MAP FREEPDB1.POSTGRESDAY.vector_example, TARGET public.vector_repo, COLMAP (USEDEFAULTS, db_from='oracle',EMBEDDED_POSTGRES=@DBFUNCTION('oci_embed(_model=>''cohere.embed-multilingual-v3.0'', _input=>$2::VARCHAR, _input_type=>''classification'',_profile=>''DEFAULT'',_compartment=>''ocid1.compartment.oc1..xxxxx)'));
In this case we are passing the second column (metadata column from Oracle table) to our function specifying the $2 and doing an conversion to varchar (::VARCHAR), if your table has a different structure change it to reflect it.

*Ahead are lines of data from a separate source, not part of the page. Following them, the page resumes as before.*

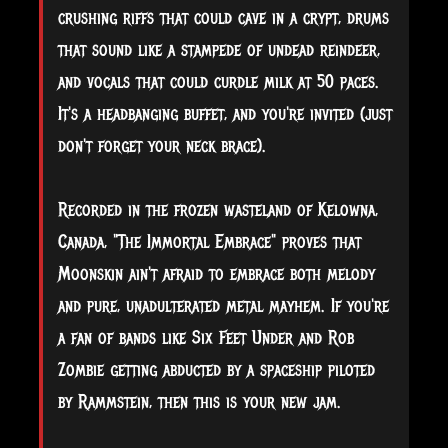
crushing riffs that could cave in a crypt, drums
that sound like a stampede of undead reindeer,
and vocals that could curdle milk at 50 paces.
It's a headbanging buffet, and you're invited (just
don't forget your neck brace).
Recorded in the frozen wasteland of Kelowna,
Canada, "The Immortal Embrace" proves that
Moonskin ain't afraid to embrace both melody
and pure, unadulterated metal mayhem. If you're
a fan of bands like Six Feet Under and Rob
Zombie getting abducted by a spaceship piloted
by Rammstein, then this is your new jam.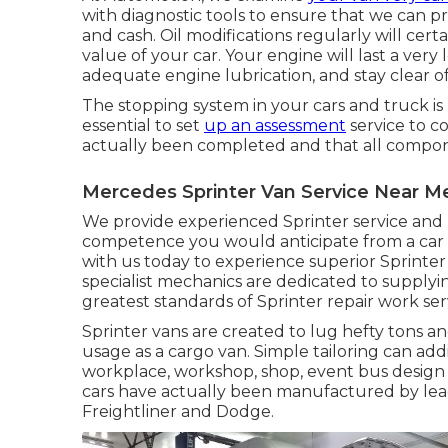
with diagnostic tools to ensure that we can p
and cash. Oil modifications regularly will cer
value of your car. Your engine will last a very
adequate engine lubrication, and stay clear 
The stopping system in your cars and truck is rat
essential to set
up an assessment
service to co
actually been completed and that all compon
Mercedes Sprinter Van Service Near Me 
We provide experienced Sprinter service and
competence you would anticipate from a car de
with us today to experience superior Sprinte
specialist mechanics are dedicated to supply
greatest standards of Sprinter repair work ser
Sprinter vans are created to lug hefty tons and
usage as a cargo van. Simple tailoring can add
workplace, workshop, shop, event bus design 
cars have actually been manufactured by le
Freightliner and Dodge.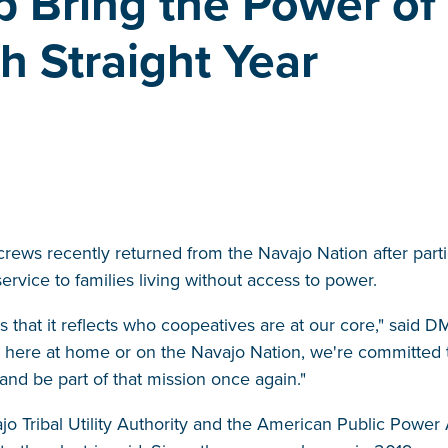
 Bring the Power of
th Straight Year
rews recently returned from the Navajo Nation after partici
ervice to families living without access to power.
is that it reflects who coopeatives are at our core," said
 here at home or on the Navajo Nation, we're committed t
 and be part of that mission once again."
 Tribal Utility Authority and the American Public Power A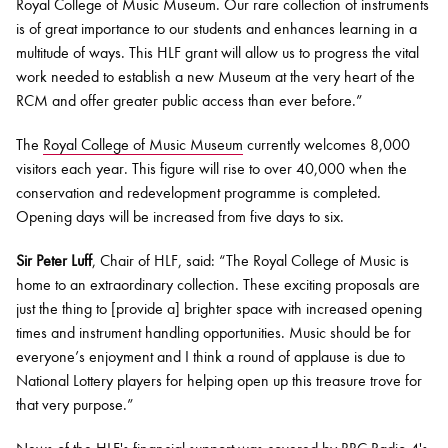
Royal College of Music Museum. Our rare collection of instruments
is of great importance to our students and enhances learning in a
multitude of ways. This HLF grant will allow us to progress the vital
work needed to establish a new Museum at the very heart of the
RCM and offer greater public access than ever before.”
The
Royal College of Music Museum
currently welcomes 8,000
visitors each year. This figure will rise to over 40,000 when the
conservation and redevelopment programme is completed.
Opening days will be increased from five days to six.
Sir Peter Luff
, Chair of HLF, said: “The Royal College of Music is
home to an extraordinary collection. These exciting proposals are
just the thing to [provide a] brighter space with increased opening
times and instrument handling opportunities. Music should be for
everyone’s enjoyment and I think a round of applause is due to
National Lottery players for helping open up this treasure trove for
that very purpose.”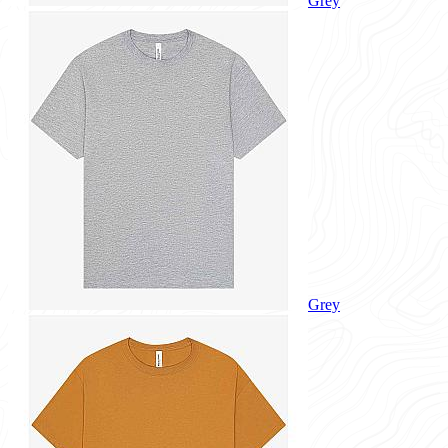
Grey
Grey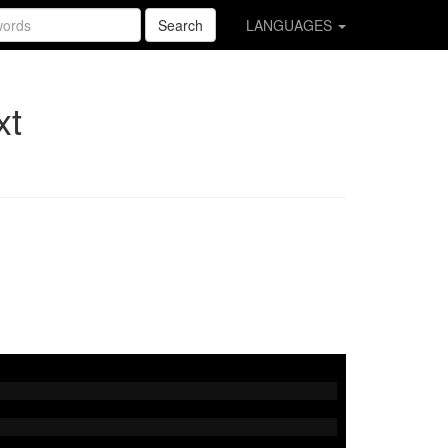
Search
LANGUAGES
xt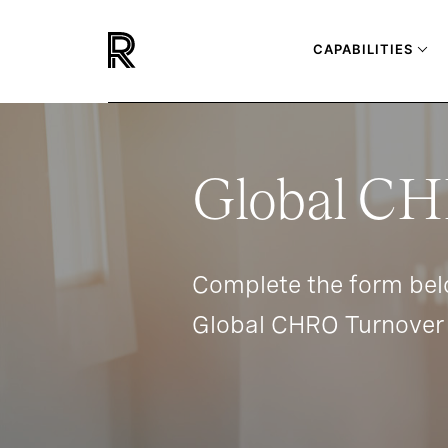
CAPABILITIES
Global CH
Complete the form bel
Global CHRO Turnover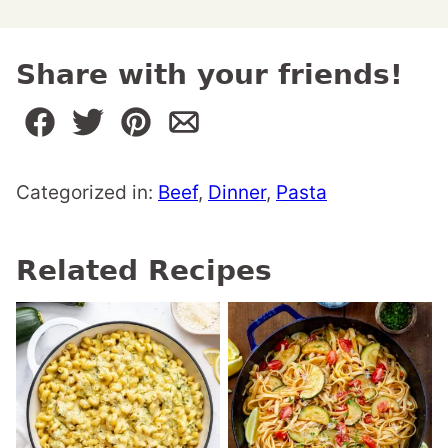
Share with your friends!
Categorized in:
Beef
,
Dinner
,
Pasta
Related Recipes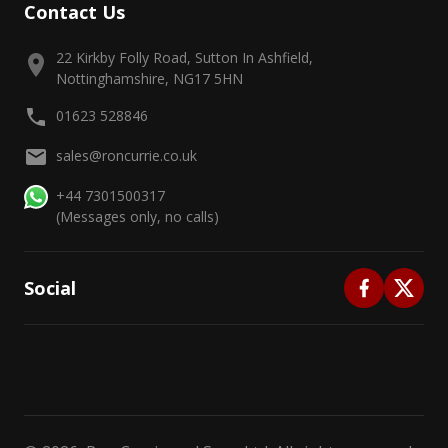
Contact Us
22 Kirkby Folly Road, Sutton In Ashfield,
Nottinghamshire, NG17 5HN
01623 528846
sales@roncurrie.co.uk
+44 7301500317
(Messages only, no calls)
Social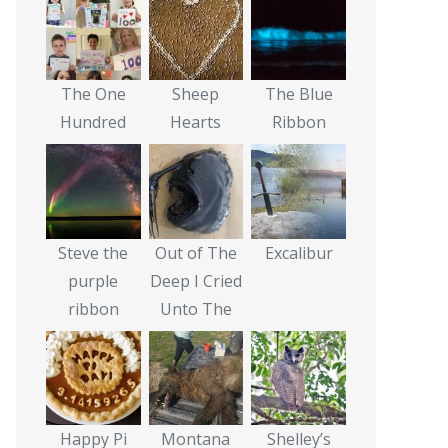
The One
Sheep
The Blue
Hundred
Hearts
Ribbon
Steve the
Out of The
Excalibur
purple
Deep I Cried
ribbon
Unto The
Happy Pi
Montana
Shelley’s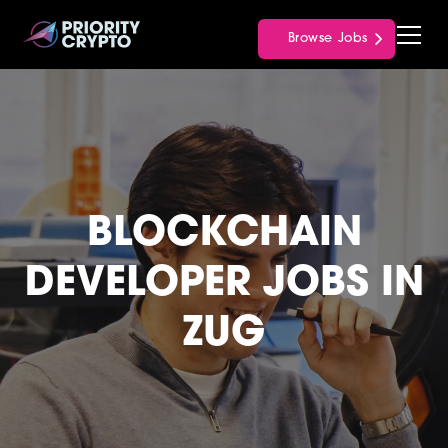
Browse Jobs
BLOCKCHAIN
DEVELOPER JOBS IN
ZUG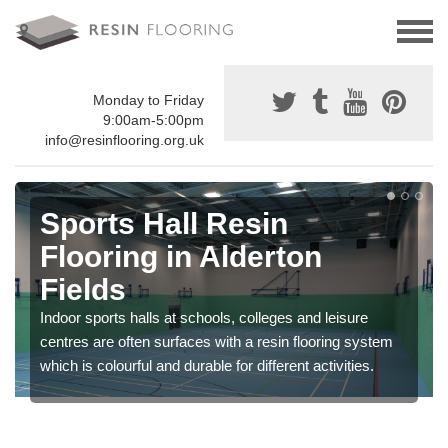
Monday to Friday
9:00am-5:00pm
info@resinflooring.org.uk
Sports Hall Resin
Flooring in Alderton
Fields
Indoor sports halls at schools, colleges and leisure
centres are often surfaces with a resin flooring system
which is colourful and durable for different activities.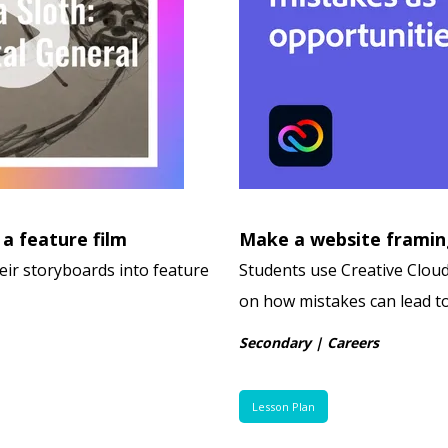
 a feature film
Make a website framin
eir storyboards into feature
Students use Creative Cloud
on how mistakes can lead t
Secondary | Careers
Lesson Plan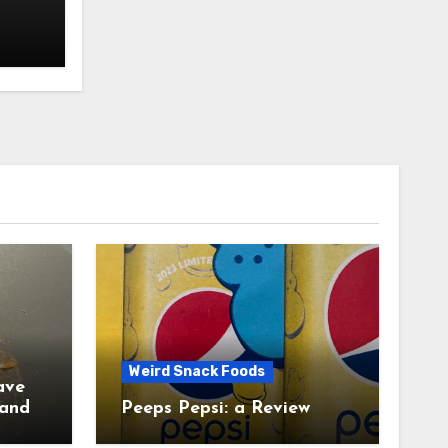
Weird Snack Foods
ave
Peeps Pepsi: a Review
tudy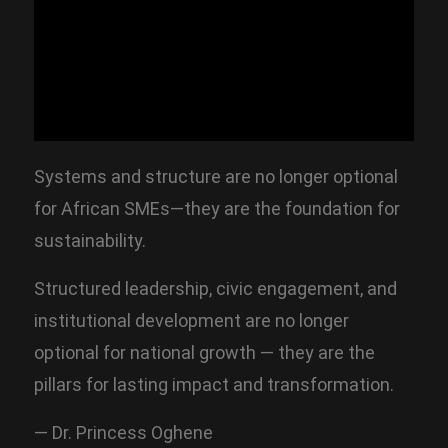
Systems and structure are no longer optional
for African SMEs—they are the foundation for
sustainability.
Structured leadership, civic engagement, and
institutional development are no longer
optional for national growth — they are the
pillars for lasting impact and transformation.
— Dr. Princess Oghene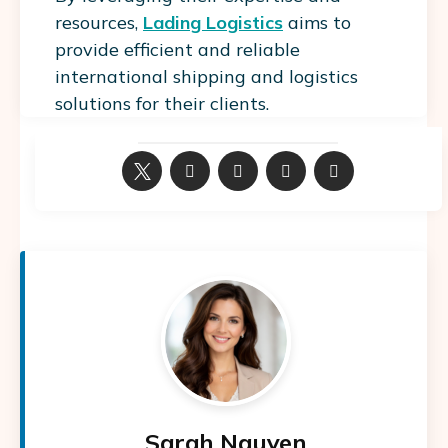
resources,
Lading Logistics
aims to
provide efficient and reliable
international shipping and logistics
solutions for their clients.
Sarah Nguyen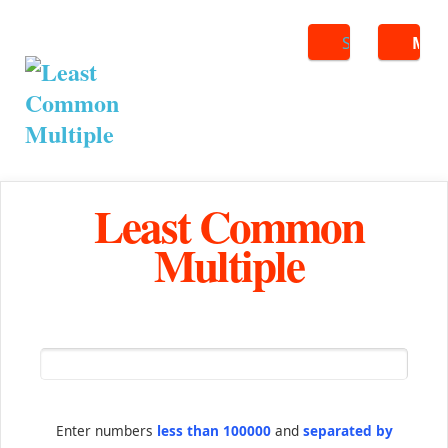
Search
ME
Least Common
Multiple
Enter numbers
less than 100000
and
separated by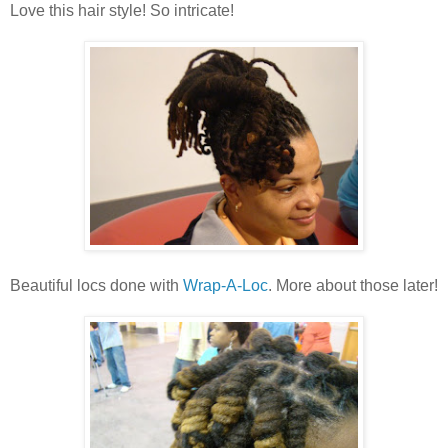
Love this hair style! So intricate!
Beautiful locs done with
Wrap-A-Loc
. More about those later!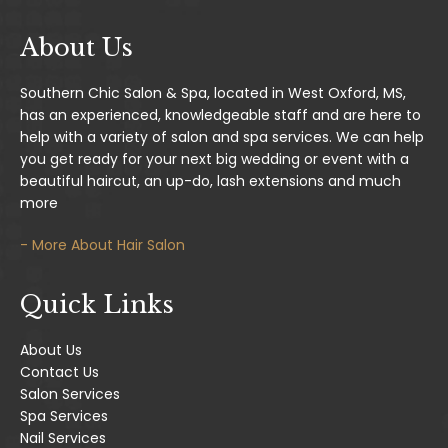
About Us
Southern Chic Salon & Spa, located in West Oxford, MS,
has an experienced, knowledgeable staff and are here to
help with a variety of salon and spa services. We can help
you get ready for your next big wedding or event with a
beautiful haircut, an up-do, lash extensions and much
more
- More About Hair Salon
Quick Links
About Us
Contact Us
Salon Services
Spa Services
Nail Services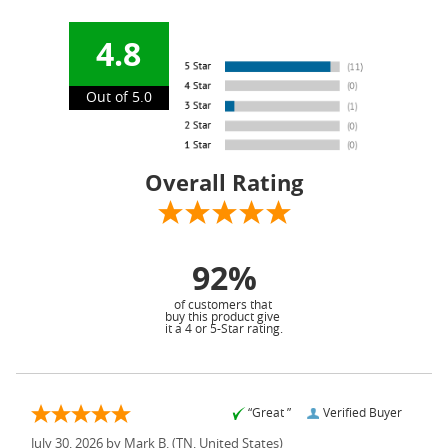
4.8
Out of 5.0
Overall Rating
92%
of customers that
buy this product give
it a 4 or 5-Star rating.
“Great ”
Verified Buyer
July 30, 2026 by
Mark B.
(TN, United States)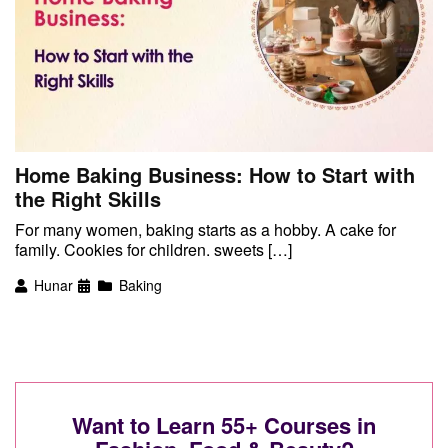
Home Baking Business: How to Start with
the Right Skills
For many women, baking starts as a hobby. A cake for
family. Cookies for children. sweets […]
Hunar
Baking
Want to Learn 55+ Courses in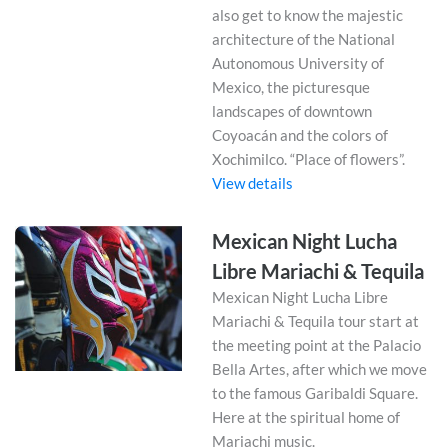
also get to know the majestic
architecture of the National
Autonomous University of
Mexico, the picturesque
landscapes of downtown
Coyoacán and the colors of
Xochimilco. “Place of flowers”.
View details
Mexican Night Lucha
Libre Mariachi & Tequila
Mexican Night Lucha Libre
Mariachi & Tequila tour start at
the meeting point at the Palacio
Bella Artes, after which we move
to the famous Garibaldi Square.
Here at the spiritual home of
Mariachi music.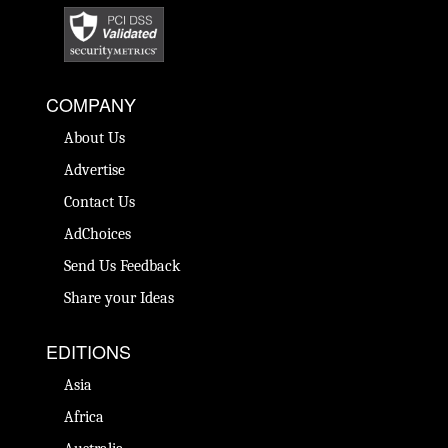
COMPANY
About Us
Advertise
Contact Us
AdChoices
Send Us Feedback
Share your Ideas
EDITIONS
Asia
Africa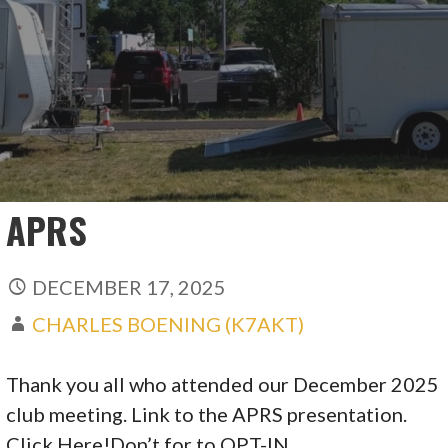
APRS
DECEMBER 17, 2025
CHARLES BOENING (K7AKT)
Thank you all who attended our December 2025
club meeting. Link to the APRS presentation.
Click Here!Don’t for to OPT-IN…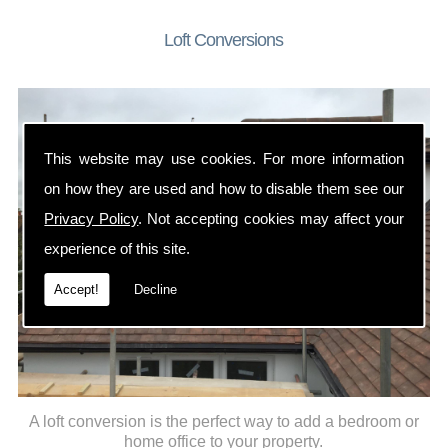
Loft Conversions
This website may use cookies. For more information
on how they are used and how to disable them see our
Privacy Policy
. Not accepting cookies may affect your
experience of this site.
Accept!
Decline
A loft conversion is the perfect way to add a bedroom or
home office to your property.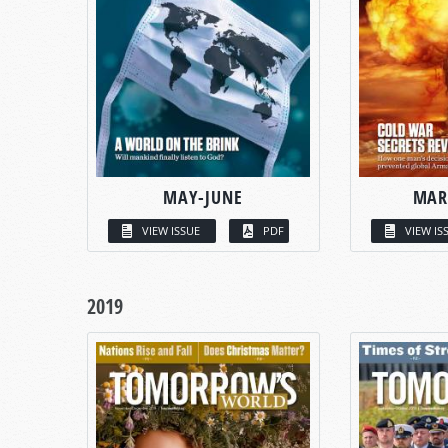
MAY-JUNE
MAR
VIEW ISSUE
PDF
VIEW IS
2019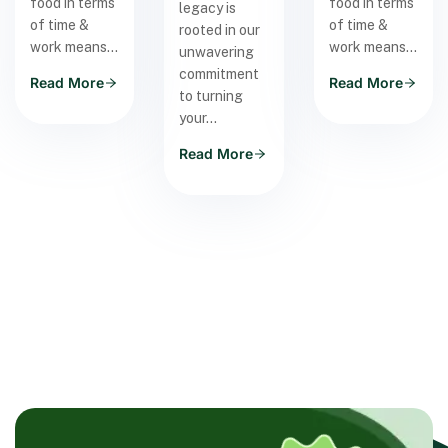
food in terms
food in terms
legacy is
of time &
of time &
rooted in our
work means…
work means…
unwavering
commitment
Read More
Read More
to turning
your…
Read More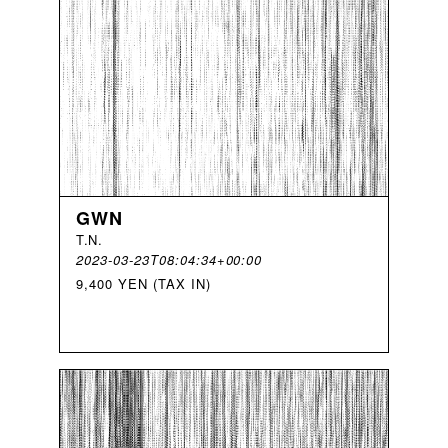
GWN
T
.
N
.
2023-03-23T08:04:34+00:00
9,400 YEN (TAX IN)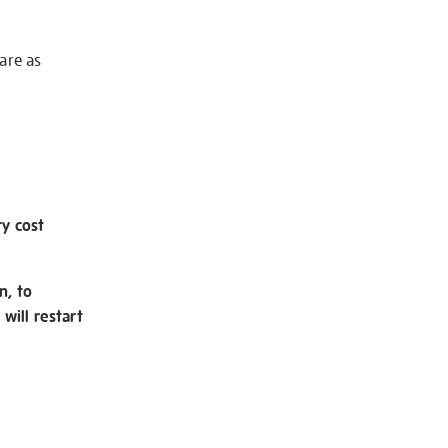
 are as
ry cost
n, to
will restart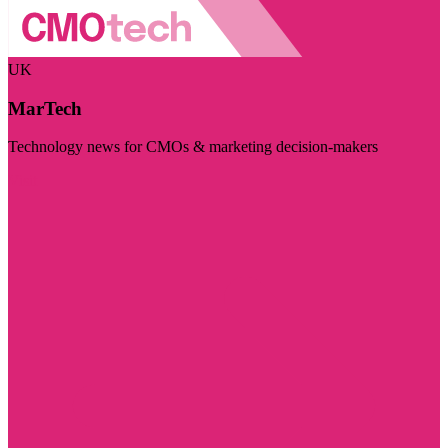
UK
MarTech
Technology news for CMOs & marketing decision-makers
Visit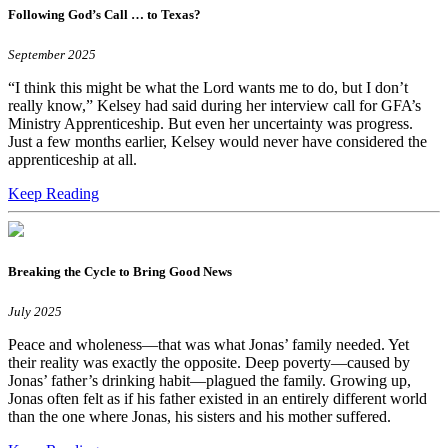
Following God’s Call … to Texas?
September 2025
“I think this might be what the Lord wants me to do, but I don’t
really know,” Kelsey had said during her interview call for GFA’s
Ministry Apprenticeship. But even her uncertainty was progress.
Just a few months earlier, Kelsey would never have considered the
apprenticeship at all.
Keep Reading
Breaking the Cycle to Bring Good News
July 2025
Peace and wholeness―that was what Jonas’ family needed. Yet
their reality was exactly the opposite. Deep poverty—caused by
Jonas’ father’s drinking habit—plagued the family. Growing up,
Jonas often felt as if his father existed in an entirely different world
than the one where Jonas, his sisters and his mother suffered.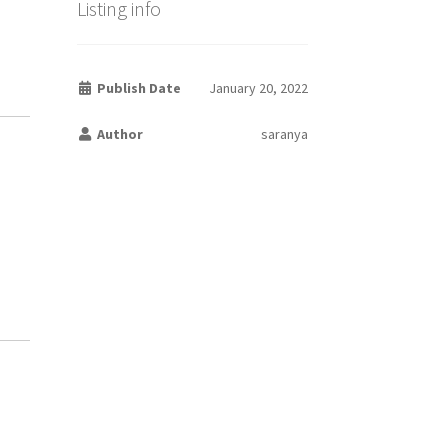
Listing info
Publish Date
January 20, 2022
Author
saranya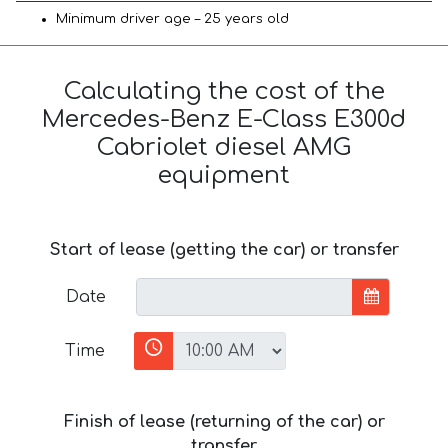
Minimum driver age – 25 years old
Calculating the cost of the
Mercedes-Benz E-Class E300d
Cabriolet diesel AMG
equipment
Start of lease (getting the car) or transfer
Date
Time
Finish of lease (returning of the car) or
transfer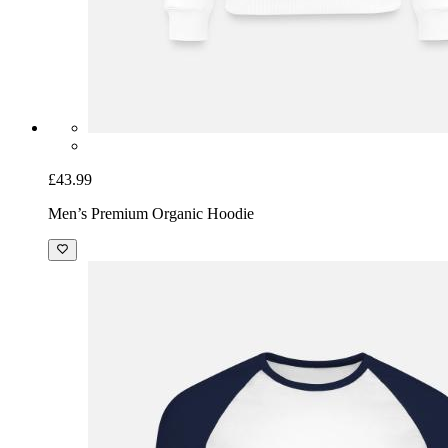
£43.99
Men’s Premium Organic Hoodie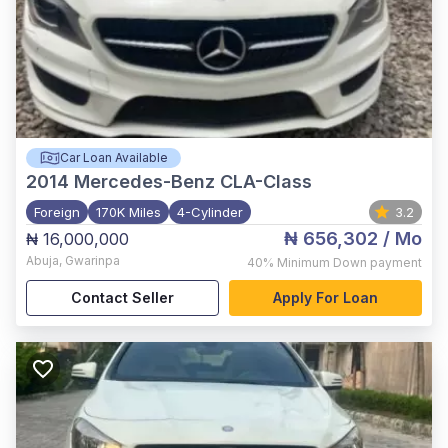
Car Loan Available
2014
Mercedes-Benz CLA-Class
Foreign
170K Miles
4-Cylinder
3.2
₦ 656,302
/ Mo
₦ 16,000,000
Abuja
,
Gwarinpa
40%
Minimum Down payment
Contact Seller
Apply For Loan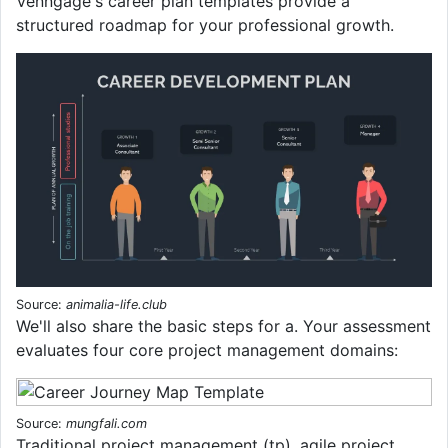
Venngage's career plan templates provide a
structured roadmap for your professional growth.
Source:
animalia-life.club
We'll also share the basic steps for a. Your assessment
evaluates four core project management domains:
Source:
mungfali.com
Traditional project management (tp), agile project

In my source I will insert this data(the vector is just an example):
And I can check it in my postgres:
Conclusion:
This simple blog guide you on how to use some new functions of GoldenGate like the DBFUNCTION and the Vector to help you in your LLM/AI implementation, deliveryng the CDC capability to your infrastructure.